Features of Low Duration Funds

  • The best low duration funds invest in debt securities like money market instruments, bonds, G-Secs (government securities), etc.
  • The fund can be open-ended or close-ended. Open-ended funds allow entry and exit to investors throughout the fund’s life until maturity.
  • The income on debt instruments is the coupon or regular income monthly, quarterly, semi-annually, or annually.
  • Apart from investors with a lower investment horizon and lower risk profile, low duration funds are also suitable for investors who require a regular source of income from their investment.
  • Funds with a shorter duration will be more liquid than funds with a longer duration.
  • Low duration funds do not require constant management by the fund manager. Once the instruments to be invested in are selected based on value, income flows, and credit quality, the need for active management reduces greatly.
  • These funds usually have lower fund management fees.

Taxability of Low Duration Funds

Most investors think of tax benefits when investing in the best low duration funds. Mutual funds can be taxed based on their gains. Gain on selling a mutual fund scheme is classified into two types- Short Term Capital Gains and Long-Term Capital Gains. Gains depend on the holding period. The minimum holding period of a debt mutual fund as per tax rules of India is three years. 

It means that if an investor sells the fund within three years of purchase, it will be taxed as Short Term Gain. Let’s take an example to understand this better. Suppose someone purchased a Low duration Fund on 01 March 2020 and sold it on 01 March 2022. Since the holding period is two years, it is Short term capital gain and will be taxed as per the investor’s applicable tax slab. Long-Term Capital Gains held for more than three years are taxed at 20%.

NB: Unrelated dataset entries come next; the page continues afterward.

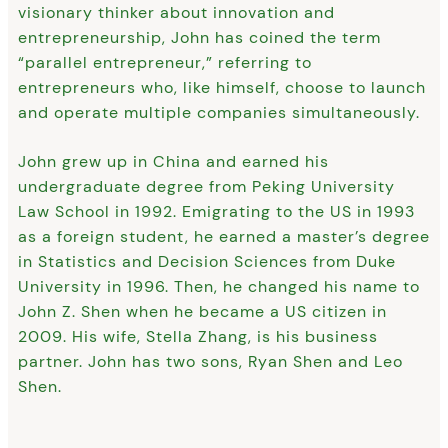
visionary thinker about innovation and
entrepreneurship, John has coined the term
“parallel entrepreneur,” referring to
entrepreneurs who, like himself, choose to launch
and operate multiple companies simultaneously.
John grew up in China and earned his
undergraduate degree from Peking University
Law School in 1992. Emigrating to the US in 1993
as a foreign student, he earned a master’s degree
in Statistics and Decision Sciences from Duke
University in 1996. Then, he changed his name to
John Z. Shen when he became a US citizen in
2009. His wife, Stella Zhang, is his business
partner. John has two sons, Ryan Shen and Leo
Shen.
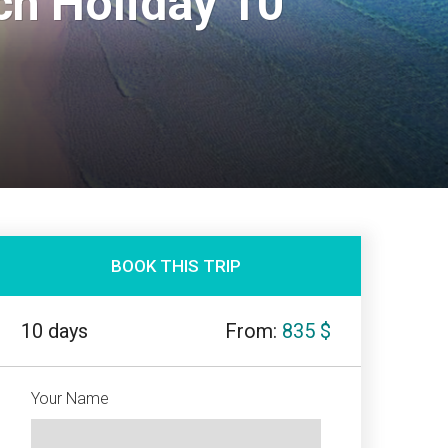
h Holiday 10
BOOK THIS TRIP
10 days
From:
835 $
Your Name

Risk Involved With Low Duration Funds

Interest Rate Risk

Interest rate risk exists in all types of debt funds, although at different levels. Interest rate risk is the risk that changes the fund’s value due to changes in market interest rates. Debt funds invest in debt instruments. The return from debt instruments is interest on the amount invested. If the market interest rate decreases, there are high chances that interest return from these debt instruments that the fund has invested in will also decrease. Since return decreases, the overall value of the fund also decreases.

Credit Risk

Credit risk is the risk that one of the debt holdings that a fund has invested in will default. This may lead to a decrease in the value of the fund. The amount of credit risk of a fund depends on the credit rating of instruments it invests in. Debt instruments with higher credit ratings have lower chances of default. The average credit ratings of instruments invested are usually mentioned in the fund’s summary. Hence, one may find statements like “This fund invests in instruments with a rating of BBB and more” in the details of the fund.

Advantages of Low Duration Funds

Liquidity

Since low duration funds invest in debt instruments with lower maturity than high duration funds, the liquidity of these funds is also higher.

Low risk

Interest rate risk for low duration bonds is comparatively lesser. It takes time for changes in market interest rates to penetrate the market. Hence, it does not impact low duration instruments to a great extent compared to funds with higher duration.

Decent returns

The annualised low duration funds returns are better than that of the ultra-short-term fund. This can be illustrated with a real-life example. The 3-year return (annualised) of HDFC Ultra Short Term Fund Direct-Growth is 5.93%. On the other hand, the 3-year return (annualised) of HDFC Low Duration Fund Direct Plan-Growth is 6.9%. Thus, a theoretical point is explained with a real-life example. These funds give better returns to invest for a greater time horizon.